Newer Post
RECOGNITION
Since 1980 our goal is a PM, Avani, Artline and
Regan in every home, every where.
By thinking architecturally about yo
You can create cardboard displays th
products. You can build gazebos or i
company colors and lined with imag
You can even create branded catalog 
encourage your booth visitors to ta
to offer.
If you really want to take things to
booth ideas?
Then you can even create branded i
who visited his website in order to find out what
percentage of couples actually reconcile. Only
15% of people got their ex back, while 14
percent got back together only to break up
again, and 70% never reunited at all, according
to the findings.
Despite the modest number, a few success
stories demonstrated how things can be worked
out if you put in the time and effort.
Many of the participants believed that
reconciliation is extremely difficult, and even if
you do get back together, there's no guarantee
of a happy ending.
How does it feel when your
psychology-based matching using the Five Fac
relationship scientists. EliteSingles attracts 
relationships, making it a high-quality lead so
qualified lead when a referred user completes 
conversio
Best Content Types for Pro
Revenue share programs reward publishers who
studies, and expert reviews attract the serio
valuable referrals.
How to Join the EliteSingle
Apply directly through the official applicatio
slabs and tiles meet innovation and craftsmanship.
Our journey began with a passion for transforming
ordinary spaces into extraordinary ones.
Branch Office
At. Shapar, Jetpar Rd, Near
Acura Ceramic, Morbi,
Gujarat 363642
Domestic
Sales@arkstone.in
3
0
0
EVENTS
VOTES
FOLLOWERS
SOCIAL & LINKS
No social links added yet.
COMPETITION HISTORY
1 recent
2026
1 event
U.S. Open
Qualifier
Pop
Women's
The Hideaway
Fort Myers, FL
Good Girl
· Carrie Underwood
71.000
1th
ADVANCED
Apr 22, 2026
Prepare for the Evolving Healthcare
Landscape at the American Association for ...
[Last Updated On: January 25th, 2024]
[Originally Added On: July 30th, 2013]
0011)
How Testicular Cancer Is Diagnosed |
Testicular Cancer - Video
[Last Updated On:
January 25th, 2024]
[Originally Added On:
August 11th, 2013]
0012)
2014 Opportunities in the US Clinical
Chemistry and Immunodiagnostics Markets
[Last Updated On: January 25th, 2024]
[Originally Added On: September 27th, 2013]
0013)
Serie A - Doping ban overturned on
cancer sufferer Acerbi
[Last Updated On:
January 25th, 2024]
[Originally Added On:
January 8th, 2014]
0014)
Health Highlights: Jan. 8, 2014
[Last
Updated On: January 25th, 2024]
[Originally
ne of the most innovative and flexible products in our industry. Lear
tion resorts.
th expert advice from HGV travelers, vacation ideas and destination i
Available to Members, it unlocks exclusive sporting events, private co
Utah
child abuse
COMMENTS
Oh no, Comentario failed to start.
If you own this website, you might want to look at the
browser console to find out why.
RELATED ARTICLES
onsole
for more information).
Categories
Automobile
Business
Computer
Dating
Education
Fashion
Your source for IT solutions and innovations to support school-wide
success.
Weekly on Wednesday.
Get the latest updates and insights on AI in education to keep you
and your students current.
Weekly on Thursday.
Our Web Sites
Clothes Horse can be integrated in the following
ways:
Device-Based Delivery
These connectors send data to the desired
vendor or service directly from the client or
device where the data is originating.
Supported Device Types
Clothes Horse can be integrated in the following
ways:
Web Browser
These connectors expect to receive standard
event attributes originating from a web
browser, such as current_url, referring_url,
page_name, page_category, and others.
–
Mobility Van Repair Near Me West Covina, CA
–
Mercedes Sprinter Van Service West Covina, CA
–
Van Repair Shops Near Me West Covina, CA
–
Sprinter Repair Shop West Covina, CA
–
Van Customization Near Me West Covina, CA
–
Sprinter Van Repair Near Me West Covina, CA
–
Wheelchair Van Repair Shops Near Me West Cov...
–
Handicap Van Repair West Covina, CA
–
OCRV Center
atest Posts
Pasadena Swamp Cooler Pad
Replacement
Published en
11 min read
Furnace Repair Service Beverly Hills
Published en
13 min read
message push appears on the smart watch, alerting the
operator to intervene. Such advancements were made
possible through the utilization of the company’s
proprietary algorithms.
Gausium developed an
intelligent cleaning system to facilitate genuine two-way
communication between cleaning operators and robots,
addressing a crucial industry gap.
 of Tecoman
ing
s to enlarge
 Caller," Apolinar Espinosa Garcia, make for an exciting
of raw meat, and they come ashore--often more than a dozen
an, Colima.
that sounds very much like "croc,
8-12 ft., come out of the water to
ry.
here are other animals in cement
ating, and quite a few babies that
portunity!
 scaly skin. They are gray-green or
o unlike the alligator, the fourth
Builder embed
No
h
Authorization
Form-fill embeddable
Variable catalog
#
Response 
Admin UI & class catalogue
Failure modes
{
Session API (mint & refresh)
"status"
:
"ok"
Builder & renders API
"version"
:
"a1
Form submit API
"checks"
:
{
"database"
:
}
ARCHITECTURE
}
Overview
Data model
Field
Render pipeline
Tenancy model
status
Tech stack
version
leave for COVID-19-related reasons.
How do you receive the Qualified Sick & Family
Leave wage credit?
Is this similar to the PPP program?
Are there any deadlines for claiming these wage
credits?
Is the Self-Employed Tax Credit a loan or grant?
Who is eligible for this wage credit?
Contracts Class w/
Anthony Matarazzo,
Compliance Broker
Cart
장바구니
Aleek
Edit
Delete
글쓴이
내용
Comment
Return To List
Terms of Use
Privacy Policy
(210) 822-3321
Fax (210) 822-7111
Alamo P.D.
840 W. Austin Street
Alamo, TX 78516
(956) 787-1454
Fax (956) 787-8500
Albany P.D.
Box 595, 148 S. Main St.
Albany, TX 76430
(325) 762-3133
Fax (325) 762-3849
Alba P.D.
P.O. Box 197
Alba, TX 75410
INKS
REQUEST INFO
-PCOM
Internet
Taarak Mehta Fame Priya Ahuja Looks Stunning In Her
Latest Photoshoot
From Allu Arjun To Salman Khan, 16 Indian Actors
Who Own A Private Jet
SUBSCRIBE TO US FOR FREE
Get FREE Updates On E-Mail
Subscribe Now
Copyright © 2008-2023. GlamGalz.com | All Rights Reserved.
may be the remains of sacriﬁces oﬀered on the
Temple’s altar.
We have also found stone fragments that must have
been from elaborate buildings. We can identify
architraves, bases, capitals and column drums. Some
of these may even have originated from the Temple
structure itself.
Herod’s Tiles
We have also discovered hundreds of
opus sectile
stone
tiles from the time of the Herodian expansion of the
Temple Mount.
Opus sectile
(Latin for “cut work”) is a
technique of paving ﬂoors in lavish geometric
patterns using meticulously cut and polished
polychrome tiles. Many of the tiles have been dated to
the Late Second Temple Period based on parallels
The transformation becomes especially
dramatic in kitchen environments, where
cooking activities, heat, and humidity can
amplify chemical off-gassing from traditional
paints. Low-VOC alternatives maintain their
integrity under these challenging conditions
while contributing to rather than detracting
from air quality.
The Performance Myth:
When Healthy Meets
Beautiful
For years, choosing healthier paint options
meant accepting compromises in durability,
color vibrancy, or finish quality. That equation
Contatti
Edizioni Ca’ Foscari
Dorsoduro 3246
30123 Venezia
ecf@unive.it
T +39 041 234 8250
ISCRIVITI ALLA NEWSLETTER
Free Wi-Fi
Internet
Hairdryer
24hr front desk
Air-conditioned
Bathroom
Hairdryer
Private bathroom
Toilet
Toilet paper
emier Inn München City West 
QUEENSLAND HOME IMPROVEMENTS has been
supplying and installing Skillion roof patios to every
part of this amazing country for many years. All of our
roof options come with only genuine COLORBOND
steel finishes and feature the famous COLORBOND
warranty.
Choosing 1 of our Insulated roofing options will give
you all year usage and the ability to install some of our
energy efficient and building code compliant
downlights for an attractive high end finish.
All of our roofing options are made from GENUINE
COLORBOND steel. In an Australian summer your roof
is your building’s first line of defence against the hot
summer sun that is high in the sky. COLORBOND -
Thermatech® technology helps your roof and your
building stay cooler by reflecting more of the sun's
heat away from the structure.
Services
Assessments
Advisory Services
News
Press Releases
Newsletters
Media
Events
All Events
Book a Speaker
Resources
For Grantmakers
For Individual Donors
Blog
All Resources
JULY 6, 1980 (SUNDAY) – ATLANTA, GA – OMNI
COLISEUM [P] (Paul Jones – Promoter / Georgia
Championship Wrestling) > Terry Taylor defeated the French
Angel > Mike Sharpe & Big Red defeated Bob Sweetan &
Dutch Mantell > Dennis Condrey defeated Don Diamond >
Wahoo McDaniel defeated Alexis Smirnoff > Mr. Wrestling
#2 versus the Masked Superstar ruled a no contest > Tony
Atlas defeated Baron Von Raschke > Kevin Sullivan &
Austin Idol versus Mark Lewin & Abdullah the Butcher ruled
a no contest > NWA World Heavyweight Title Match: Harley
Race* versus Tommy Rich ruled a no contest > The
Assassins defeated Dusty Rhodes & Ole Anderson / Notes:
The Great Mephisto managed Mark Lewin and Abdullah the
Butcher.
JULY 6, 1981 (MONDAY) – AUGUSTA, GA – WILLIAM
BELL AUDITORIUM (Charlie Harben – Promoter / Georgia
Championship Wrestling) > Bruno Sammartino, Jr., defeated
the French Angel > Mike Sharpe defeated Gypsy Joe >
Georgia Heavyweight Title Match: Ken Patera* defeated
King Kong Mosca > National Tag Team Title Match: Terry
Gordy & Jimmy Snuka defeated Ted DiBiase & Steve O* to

Activity: In the data above, start at the line that has "COLORBOND steel. In", stop after the line that has "BELL AUDITORIUM (Charlie", and print every line in between exactly as it stands.

Result below:
COLORBOND steel. In an Australian summer your roof
is your building’s first line of defence against the hot
summer sun that is high in the sky. COLORBOND -
Thermatech® technology helps your roof and your
building stay cooler by reflecting more of the sun's
heat away from the structure.
Services
Assessments
Advisory Services
News
Press Releases
Newsletters
Media
Events
All Events
Book a Speaker
Resources
For Grantmakers
For Individual Donors
Blog
All Resources
JULY 6, 1980 (SUNDAY) – ATLANTA, GA – OMNI
COLISEUM [P] (Paul Jones – Promoter / Georgia
Championship Wrestling) > Terry Taylor defeated the French
Angel > Mike Sharpe & Big Red defeated Bob Sweetan &
Dutch Mantell > Dennis Condrey defeated Don Diamond >
Wahoo McDaniel defeated Alexis Smirnoff > Mr. Wrestling
#2 versus the Masked Superstar ruled a no contest > Tony
Atlas defeated Baron Von Raschke > Kevin Sullivan &
Austin Idol versus Mark Lewin & Abdullah the Butcher ruled
a no contest > NWA World Heavyweight Title Match: Harley
Race* versus Tommy Rich ruled a no contest > The
Assassins defeated Dusty Rhodes & Ole Anderson / Notes:
The Great Mephisto managed Mark Lewin and Abdullah the
Butcher.
JULY 6, 1981 (MONDAY) – AUGUSTA, GA – WILLIAM
BELL AUDITORIUM (Charlie Harben – Promoter / Georgia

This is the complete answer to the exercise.